女性を遠ざけていたヘルフリートが、エヴァンジェリンと結婚したなら自分もということか・・
ヘルフリートの子供を最初に産んだ方が勝ちとでも思っているのか、頭が悪すぎる。
顔に見覚えがあり、夜会でミッシェルに引っ付いていた令嬢の一人だと思い出した。
ミッシェルは彼女達の元に行き、エヴァンジェリンは壁際に一人取り残されていた。
ミッシェルと同じように、エヴァンジェリンから取ることが出来ると思っているらしい。
過去のエヴァンジェリンならば、何も言えず泣き寝入りするが、王妃となった今、許すわけにいかない。
エヴァンジェリンが一歩前に出た時に、隣からパンパンと服を払う音がした。
ヘルフリートが、令嬢がかすめた腕を手袋をはめた手で払っているのだ。
しかも、その手袋を外すと侍従に渡して、新しい手袋をはめたのだ。
「それは捨てろ。

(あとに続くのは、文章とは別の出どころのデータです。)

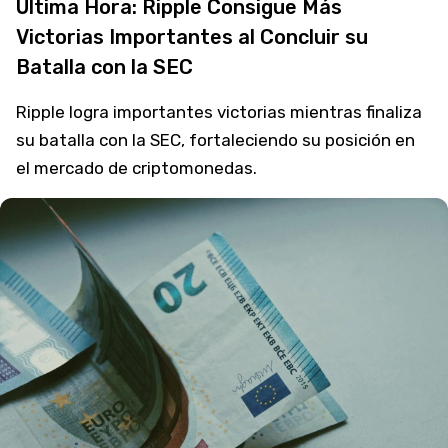
Última Hora: Ripple Consigue Más
Victorias Importantes al Concluir su
Batalla con la SEC
Ripple logra importantes victorias mientras finaliza
su batalla con la SEC, fortaleciendo su posición en
el mercado de criptomonedas.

その女は二度と私の前に出すな」
ヘルフリートは、やはりヘルフリートなのだ。変わっていない。
周りが茫然と見ている中で、ヘルフリートは消毒とばかりに、エヴァンジェリンの手を握ってきた。
「エヴァンジェリン」
「はい」
エヴァンジェリンが返事をしても、ヘルフリートはそれ以上は言わない。
ならば、私が言ってもいいよね、とエヴァンジェリンがヘルフリートの握る手に力をこめる。
「好きにしていい?」
エヴァンジェリンが尋ねれば、ヘルフリートが答える。
「君は只一人の妻だ。この国の王妃だ」
笑顔を見せながらエヴァンジェリンはヘルフリートの肩に頭を預ける。
それをヘルフリートが嫌がらないと皆に見せて、横目で騎士に追い出されるように連れていかれる令嬢と父親を見る。
エヴァンジェリンの視線を、列に並んでいる皆が追う。
エヴァンジェリンが何もしなくとも、この人達が何かしてくれるだろう。
私って、悪い~。
ずっと、こうしたかったのよ。
あの時は、ミッシェルの言う事をきいていれば、自分の所に戻って来てくれると思っていたし、見苦しい事をすれば嫌われると思っていた。
ミッシェルの事が好きだった。それは嘘じゃない。
好きだった分、ミッシェルが不幸になればいいと願った。あさましい私。
でも今は違う。
あれから、いろんな事が変わった。
私が変わったからか周りが変わったのか、立場が変わったから私が変わった?
どちらかは知らないけど、私は今の私が好き。
そして、ヘルフリートと一緒に歩いて行きたい。